Выбрать главу

Когда–то аристократия оставляла вопросы управления(экономика) своим вольноотпущенникам и мажордомам. Их интересовала в основном культивация тех высших «аристократических» форм интереса, жизни, действия и достоинства, которые и составляли сущность прав и функций их касты. Если кто–то подходил для управления и имел желание управлять, он мог заниматься этой деятельностью: но обслуживать «экономику» тем или иным образом могло заинтересовать их только в очень малой степени ввиду того, что подчинение и обязательство верности человека не из управляющего класса аристократу или государю всегда оставалось справедливым. Но сегодня дела обстоят совсем иначе. Плутократы, занявшие место аристократов, управленцы и дельцы, владеющие золотом, воображают себя «вождями» и не признают никого, кому они были бы должны подчиняться: до тех пор, пока случайность, присущая всякой материальной силе, предоставленной самой себе, и лишённая всяких принципов, не сметёт их и не поставит других (если не просто анонимов — анонимность массы) на их место.

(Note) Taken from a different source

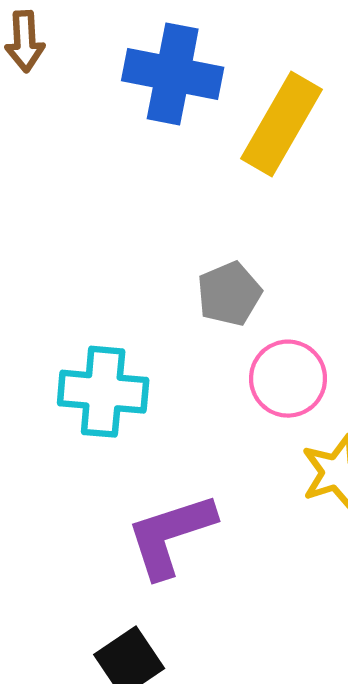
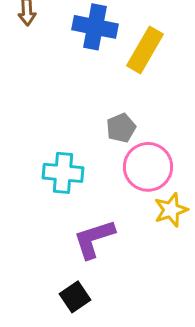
pink circle: (288, 379) -> (148, 167), size x1.4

В этих пределах и нужно оценивать опасность «империализма», как и опасность международной семитской или масонской финансовой олигархии. Такая опасность существует, и она реальна для того, кто терпит и допускает снижение всякого критерия и всякой идеи власти до уровня чистой экономики. Напротив, индивидуум или народ, находящийся хотя бы немного выше этого уровня и твёрдо укоренившийся там, где вещи больше не нужно «покупать» или «продавать», может с удивлением спросить, над чем могут вознамериться господствовать такие «империалисты».

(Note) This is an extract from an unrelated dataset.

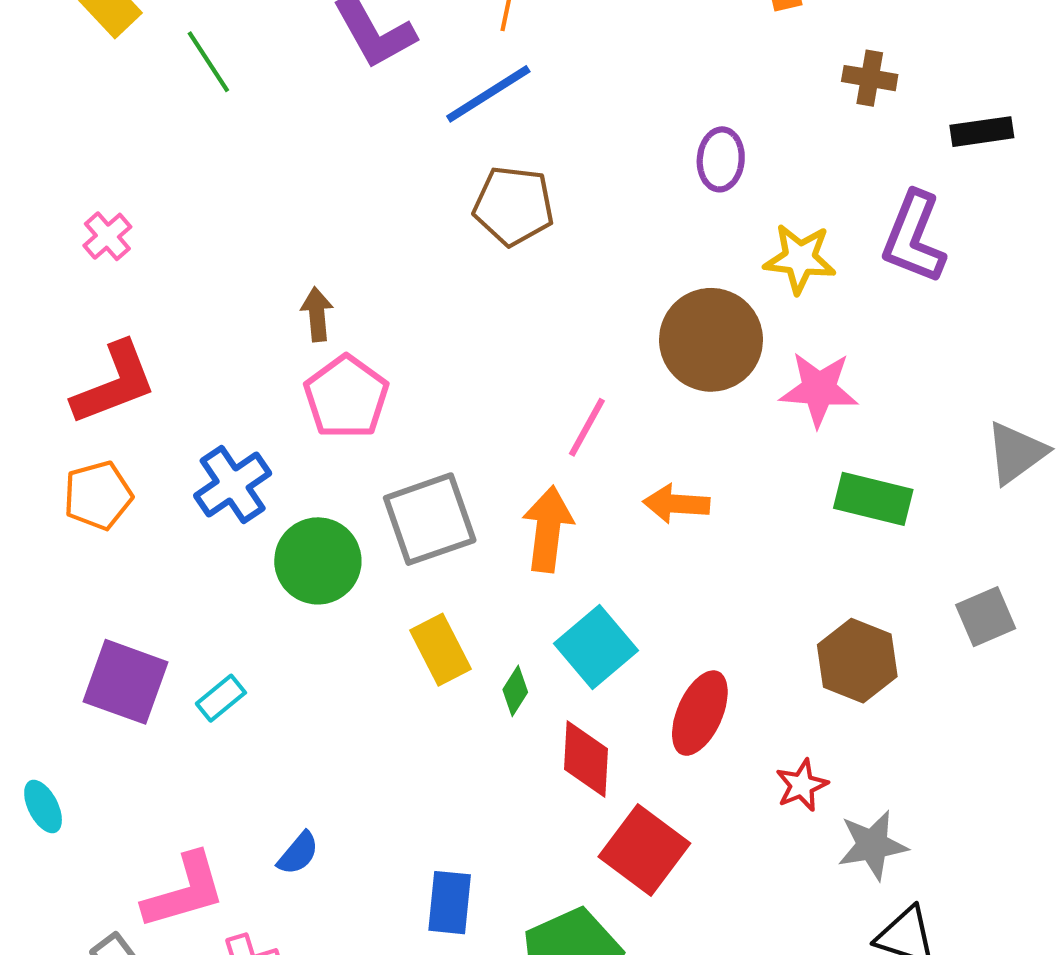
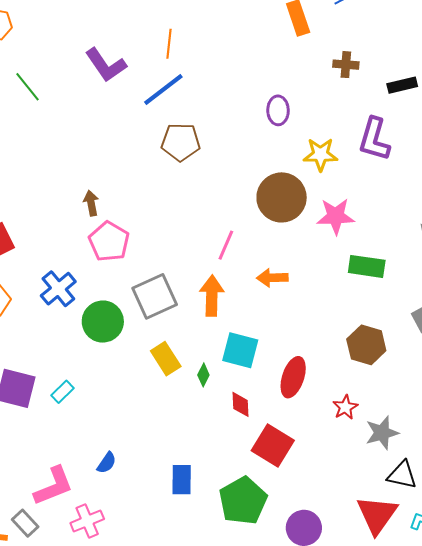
cyan square: (596, 647) -> (240, 350), turned -30
red diamond: (586, 759) -> (241, 404), size x0.7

Рассмотрение этих отрицательных аспектов даёт нам истинные и реальные условия империи. Народ пробуждается для империи, когда он способен выйти за пределы самого себя, когда он идёт, как идёт герой, который не был бы таковым, если бы в своём порыве не победил инстинкт, связывающий его мелкой животной любовью к своей частной жизни. Поэтому национализм (в статическом и исключительном смысле) и империализм — это два исключающих друг друга термина. Имперский народ становится далёким как от собственных частностей, таки от тех, что отмечают другие народы: он противопоставляет нечастное частному (одну нацию другой, одно право другому, итак далее), а универсальное частному.

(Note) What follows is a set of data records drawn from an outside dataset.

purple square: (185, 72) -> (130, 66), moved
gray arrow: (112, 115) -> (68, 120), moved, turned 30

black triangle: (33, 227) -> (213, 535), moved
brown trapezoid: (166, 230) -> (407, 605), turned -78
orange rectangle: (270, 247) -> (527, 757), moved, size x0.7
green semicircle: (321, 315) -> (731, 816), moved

Частное (партикулярное) имеет субъективистский, сентиментальный, «идеалистичный» или также утилитарный характер. Универсальное же очищено от всех этих элементов и может быть переведено в термины чистой объективности.

Если индивиду, культуре или расе удалось в своём развитии понять точку зрения реальности и возжелать её в любом другом, — то это означает решающий этап, только после наступления которого можно говорить, что дух познал истинную мужественность. Если расу ведут чувства, гордость, ценности, алчность, ненависть, — в общем, всё то, что является «человеческим» элементом в узком, индивидуальном или коллективном смысле, то она обязательно будет существовать в чистой случайности, свойственной любой вещи, у которой нет никакого начала в себе самой. Но если, по крайней мере среди элиты вождей, удастся освободить от всего этого два основных элемента жизни — знание и действие, тогда она становится способна к миссии, о которой уже можно говорить как о высшей по отношению к практическому и политическому миру.

Универсальность как знание и универсальность как действие: вот две основы всякой имперской эпохи.

Знание универсально, когда оно может дать нам такой смысл вещей, перед чьими величием и вечностью исчезает весь человеческий пафос и человеческие устремления: когда оно вводит нас в первоначальное, в космическое, в то, у чего в области духа есть черты чистоты и силы океанов, пустынь, ледников. Всякая истинная универсальная традиция несёт в себе это дуновение широкого, оживляя с ним бескорыстные формы деятельности, пробуждая чувствительность к ценностям, которые невозможно измерить каким–либо критерием полезности и страстности, индивидуальным или коллективным: внедряя «жизнь», которая «больше, чем жизнь». Это тот тип невидимой империи, который история демонстрирует нам на примерах брахманической Индии, католического Средневековья, того же эллинизма: единая культура, господствующая внутри, в многообразии, также независимом от народов или городов, от всякой «политически» и экономически обусловленной реальности.